Seventy-six people burned to death when a horrific fire tore through an illegally “hijacked” slum building in Johannesburg, South Africa’s, inner city. That many of the deceased and injured are undocumented African foreigners living on South African’s margins has shone a spotlight on “slum” churches run under the table by undocumented immigrants.
“We have lost our informal church, a makeshift room; two congregants were badly charred by fire and our entire furniture including a makeshift altar went up in blazes,” said Pauro, an undocumented African immigrant from the Congo.
Authorities in South Africa says dozens of occupants died in their sleep on Aug. 31 when a fire, probably from improvised cooking, tore through a “hijacked building” in Marshalltown, downtown Johannesburg, Africa’s most industrialized city.
“Hijacked buildings” is a euphemism employed by South Africa officials to describe lawless, abandoned, unsafe inner-city apartments where organized crime mafias wrest control of abandoned buildings and then section off rooms, before extracting illegal rents from desperate undocumented immigrants or formerly homeless people.
Typically, either the owners of the buildings — private or municipalities or central government — have abandoned the structures due to nonpayment of bills, rentals or an upsurge of neighborhood crime has made the buildings unattractive to maintain. Homeless people and undocumented immigrants usually seek shelter in such buildings’where crime cartels charge low rental rates like ZAR 180 ($10) per week, according to Juma Wandile, a former councilor with the Johannesburg Municipality.
It is within the squeeze of such poorly maintained buildings that undocumented African immigrants in Johannesburg also set up underground, informal churches — sometimes right in kitchens or in bedrooms where the walls are just used plastic corn bags.
Pauro, who has lived in South Africa five years, earns a living by collecting trash bottles for recycling and has had multiple asylum claims rejected by authorities. He says undocumented foreigners like him fear to join lawfully registered churches or register their own because that puts them in the gaze of law enforcement and deportations.
“I grew up Catholic back home in the Congo, but to walk into a formal Catholic church here in South Africa is something I’m not comfortable to do. The church is lovely but sometimes immigration police spies can pose as worshippers and jot down my name,” he said.
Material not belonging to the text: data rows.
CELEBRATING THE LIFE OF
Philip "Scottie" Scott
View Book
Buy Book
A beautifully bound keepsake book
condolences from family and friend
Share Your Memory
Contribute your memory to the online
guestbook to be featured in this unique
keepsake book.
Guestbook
It is also costly for undocumented people in South Africa to rent space for proper churches. “The permits, the security, the translation services are too much for undocumented immigrants trying to open a proper church in main street,” said Fuzani Xatsango, an undocumented immigrant who fled conflict in neighboring Mozambique and lives in a “hijacked building” where they conduct informal churches for the most vulnerable.
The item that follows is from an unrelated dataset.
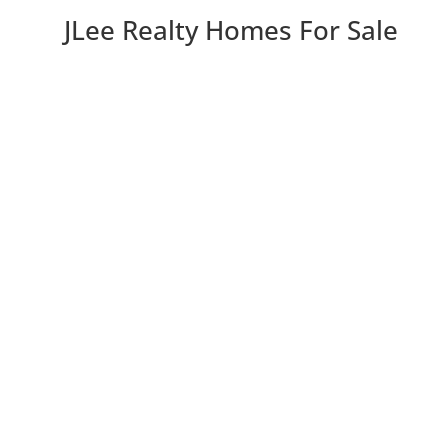
JLee Realty Homes For Sale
These undocumented churches are safe, Fuzani said, because “we can sing louder; police rarely venture inside; so, we know there are no immigration enforcement spies among us.”
But other dangers lurk. “Now we have lost our spaces because of the blaze,” he added.
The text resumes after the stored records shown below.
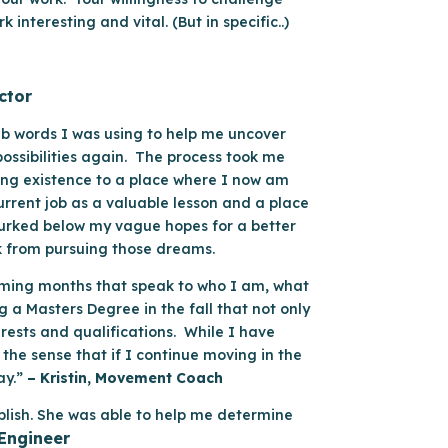
nteresting and vital. (But in specific..)
ctor
rab words I was using to help me uncover
possibilities again. The process took me
ing existence to a place where I now am
urrent job as a valuable lesson and a place
 lurked below my vague hopes for a better
k from pursuing those dreams.
e coming months that speak to who I am, what
 a Masters Degree in the fall that not only
erests and qualifications. While I have
the sense that if I continue moving in the
ay.”
– Kristin, Movement Coach
plish. She was able to help me determine
 Engineer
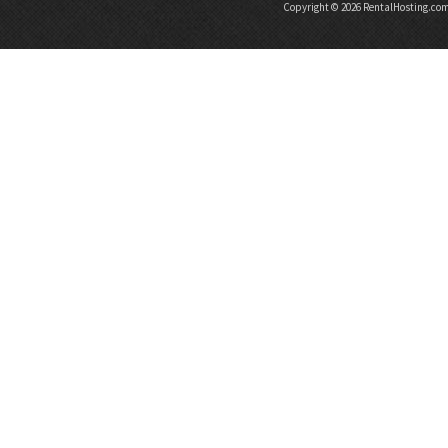
Copyright © 2026 RentalHosting.co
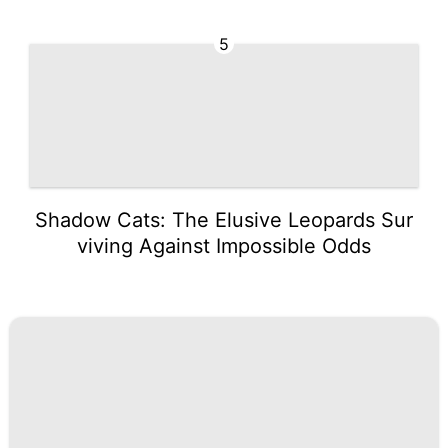
5
Shadow Cats: The Elusive Leopards Sur
viving Against Impossible Odds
As the official death toll still climbs in the latest South African fire, no one is counting the emotional and spiritual cost of “slum” churches and congregations that have been vanquished by the fires, said Bexi Jabalane, a trusted Lutheran pastor who, once monthly, visits the “hijacked buildings” to deliver new Bibles, maternity health care information for undocumented mothers, HIV testing and counseling sessions.
Officials in South Africa have vowed a police operation to reclaim these hijacked slum buildings. This would wipe out what remains of informal “slum buildings” immigrant churches, Pastor Jabalane fears.
“This will be an irresponsible blitz. It’ll deny worship rights to the most vulnerable of people living in South Africa’s shadows,” he said. Already, some undocumented people who lost all in the fire are reportedly refusing to go to free hospitals or free homeless shelters promised by the state for fear of arrest and deportation.
“After the fire, now do you want to lose their faith too? Really?”